Rue can easily be started indoors or directly in the garden once temperatures are reliably above 65 degrees Fahrenheit at night. The seeds need light to germinate, so should be sprinkled atop the soil and not covered. They will germinate and grow quickly. Rue does well in part shade or full sun and thrives in poor soils, so it makes a good plant to try in those areas of the yard where nothing else will grow, provided those areas at least have good drainage.

If you are growing rue for culinary use, it is best to cut off the flower heads as they appear as the plant will become even more bitter once the flowers bloom. Be sure to wear gloes when handling rue as the sap can cause photodermatitis, that is, an uncomfortable rash triggered by sunlight.

Rue can be planted around garden beds to deter pests, but it is said that mint and sage do not do as well in the presence of rue.
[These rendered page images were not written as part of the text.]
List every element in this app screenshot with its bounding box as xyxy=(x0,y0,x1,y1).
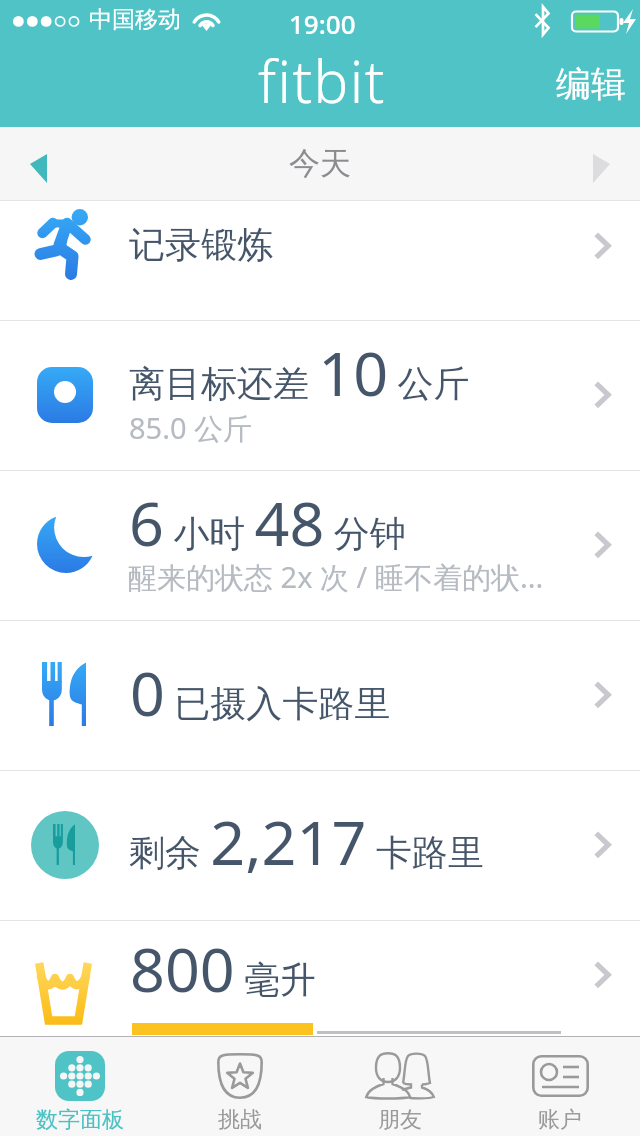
button[interactable]: 6 小时 48 分钟 xyxy=(0,471,640,620)
button[interactable]: Next day xyxy=(572,135,630,193)
button[interactable]: 账户 xyxy=(480,1036,640,1136)
staticText: fitbit xyxy=(258,41,387,120)
staticText: 800 毫升 xyxy=(130,927,317,1010)
staticText: 记录锻炼 xyxy=(129,222,273,267)
staticText: 编辑 xyxy=(556,62,626,106)
staticText: 今天 xyxy=(289,144,351,183)
button[interactable]: 朋友 xyxy=(320,1036,480,1136)
staticText: 6 小时 48 分钟 xyxy=(129,481,406,564)
staticText: 0 已摄入卡路里 xyxy=(130,651,391,734)
staticText: 中国移动 xyxy=(89,5,181,34)
staticText: 离目标还差 10 公斤 xyxy=(129,331,470,414)
button[interactable]: Previous day xyxy=(10,135,68,193)
staticText: 剩余 2,217 卡路里 xyxy=(129,800,484,883)
staticText: 数字面板 xyxy=(0,1106,160,1134)
button[interactable]: 数字面板 xyxy=(0,1036,160,1136)
button[interactable]: 离目标还差 10 公斤 xyxy=(0,321,640,470)
button[interactable]: 记录锻炼 xyxy=(0,201,640,320)
staticText: 朋友 xyxy=(320,1106,480,1134)
staticText: 85.0 公斤 xyxy=(129,408,253,448)
staticText: 账户 xyxy=(480,1106,640,1134)
button[interactable]: 挑战 xyxy=(160,1036,320,1136)
staticText: 19:00 xyxy=(289,6,356,41)
staticText: 挑战 xyxy=(160,1106,320,1134)
button[interactable]: 800 毫升 xyxy=(0,921,640,1036)
button[interactable]: 剩余 2,217 卡路里 xyxy=(0,771,640,920)
button[interactable]: 编辑 xyxy=(540,56,640,112)
staticText: 醒来的状态 2x 次 / 睡不着的状... xyxy=(128,557,544,597)
button[interactable]: 0 已摄入卡路里 xyxy=(0,621,640,770)
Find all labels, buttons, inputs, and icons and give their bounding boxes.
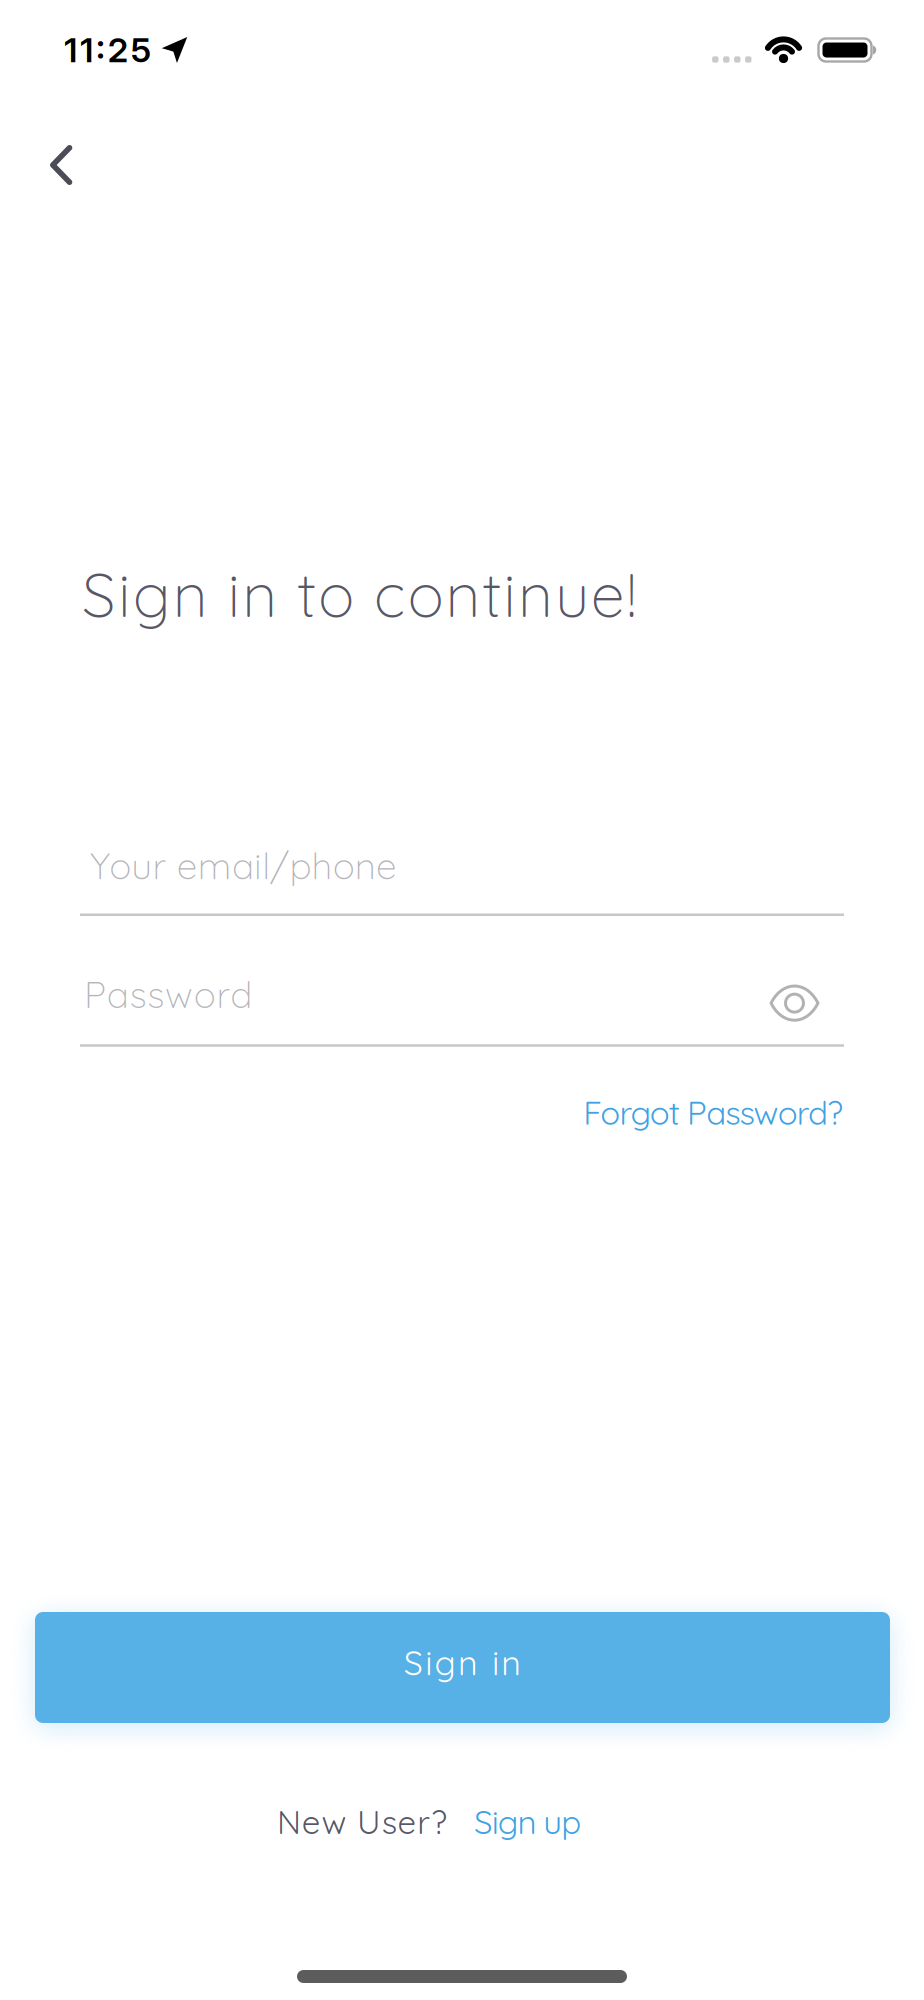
staticText: 11:25: [64, 29, 151, 70]
staticText: New User?: [277, 1801, 447, 1842]
button[interactable]: Your email/phone: [80, 842, 844, 916]
button[interactable]: Password: [80, 971, 844, 1047]
staticText: Sign up: [474, 1801, 581, 1842]
button[interactable]: Sign in: [35, 1612, 890, 1723]
button[interactable]: Sign up: [447, 1801, 581, 1842]
staticText: Sign in: [404, 1641, 521, 1684]
staticText: Forgot Password?: [583, 1092, 843, 1133]
staticText: Sign in to continue!: [82, 556, 637, 632]
button[interactable]: Forgot Password?: [583, 1092, 843, 1133]
button[interactable]: Back: [0, 100, 72, 185]
staticText: Password: [84, 971, 252, 1017]
button[interactable]: Show password: [771, 977, 818, 1012]
staticText: Your email/phone: [90, 842, 397, 888]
Cats are said to dislike the smell of rue, so growing some around your garden may discourage cats from messing with it.

Healing with Rue

Historically, rue has been used to treat various poisoning- probably through induction of vomiting, and to trigger menstruation- thus it should never be used by pregnant women who hope to stay pregnant as it has a history of use as both an abortifacient and for inducing or speeding up labor. Long-term use of rue can lead to photosensitivity and some people may experience contact dermatitis from handling it.

Pliny was fond of rue and mentioned it often. He recommended it to artists to ease eye strain and improve eyesight.

Cooking with Rue

Rue is a traditional season in ancient Roman, Greek and Mediterranean cuisine. Rue is quite bitter and sufficient amounts cause vomiting, so, only very small amounts are used. Rue pairs well with meat, eggs and cheese and acidic flavors. To get the best flavor, allow rue to simmer in the hot cooking liquid near the end of the cooking time to allow its oils to release into the food and then discard the herb itself before serving. Rue is also used to flavor beer and liquors.

Magickal Properties of Rue

Rue corresponds to the element fire and the planet Saturn… or perhaps Mars. Rue is sacred to Mars, Diana and Aradia.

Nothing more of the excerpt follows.